For me, this is a big statement the Sakyong is making. That all the suffering, the big suffering like wars, violence in our youth, and even economic collapse, are due to whether or not individuals know they are “goodness”. Perhaps if we just stay with this radical concept for a while the changing how we feel about ourselves will naturally occur, because Basic Goodness is already there, in our seeking, in your question, in the pain that longs for something different.
nobody special says
The most important questions are the ones you ask yourself. No one can tell you how to listen to yourself, in the same way that no one else has your fingerprint. It is the most difficult choice there is, and that is why people will seek endless amounts of distractions and excuses for not doing it.

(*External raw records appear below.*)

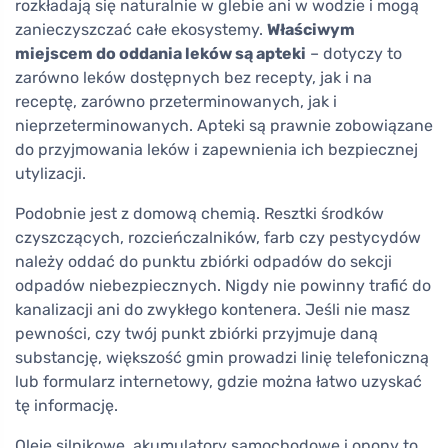
rozkładają się naturalnie w glebie ani w wodzie i mogą
zanieczyszczać całe ekosystemy.
Właściwym
miejscem do oddania leków są apteki
– dotyczy to
zarówno leków dostępnych bez recepty, jak i na
receptę, zarówno przeterminowanych, jak i
nieprzeterminowanych. Apteki są prawnie zobowiązane
do przyjmowania leków i zapewnienia ich bezpiecznej
utylizacji.
Podobnie jest z domową chemią. Resztki środków
czyszczących, rozcieńczalników, farb czy pestycydów
należy oddać do punktu zbiórki odpadów do sekcji
odpadów niebezpiecznych. Nigdy nie powinny trafić do
kanalizacji ani do zwykłego kontenera. Jeśli nie masz
pewności, czy twój punkt zbiórki przyjmuje daną
substancję, większość gmin prowadzi linię telefoniczną
lub formularz internetowy, gdzie można łatwo uzyskać
tę informację.
Oleje silnikowe, akumulatory samochodowe i opony to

The core of our living being is our reason for being born, and it has many deep-seated issues that are crying out desperately for our attention… otherwise we would not be here. Once we actually turn our attention to our own suffering, we will eventually discover the possibility of its cessation – but not until then. There is an infinity of pithy quotes, catchy ideas, thrilling narratives, epic myths, exciting characters, quaint stories and so on which are directly related to these matters. Much more than enough to be completely satisfied by them alone. After all, why would we want to feel our own suffering when we can just ignore it instead?
In fact, such desire for consolation or distraction is the most common thing amongst everyone on the planet. It is a constant in all our lives, until we encounter it directly and begin to understand the motivation behind it. Then we can begin to connect to the universal nature of suffering, and eventually come to understand the connection between all things.
But thinking about something and understanding it are quite different. Thoughts are most often purely intellectual ideas – like a virtual reality where everything is nice and safe and clean and sterilized, but essentially incomplete. Understanding requires the ability to emotionally feel and instinctively sense the implications as well as knowing the conceptual framework. Understanding requires our whole being, whereas our thoughts and ideas can be purely intellectual, and only a shallow imitation of actual reality itself.
Jennifer Hotchner says
Thank you for your insights. Well said 'nobody special'.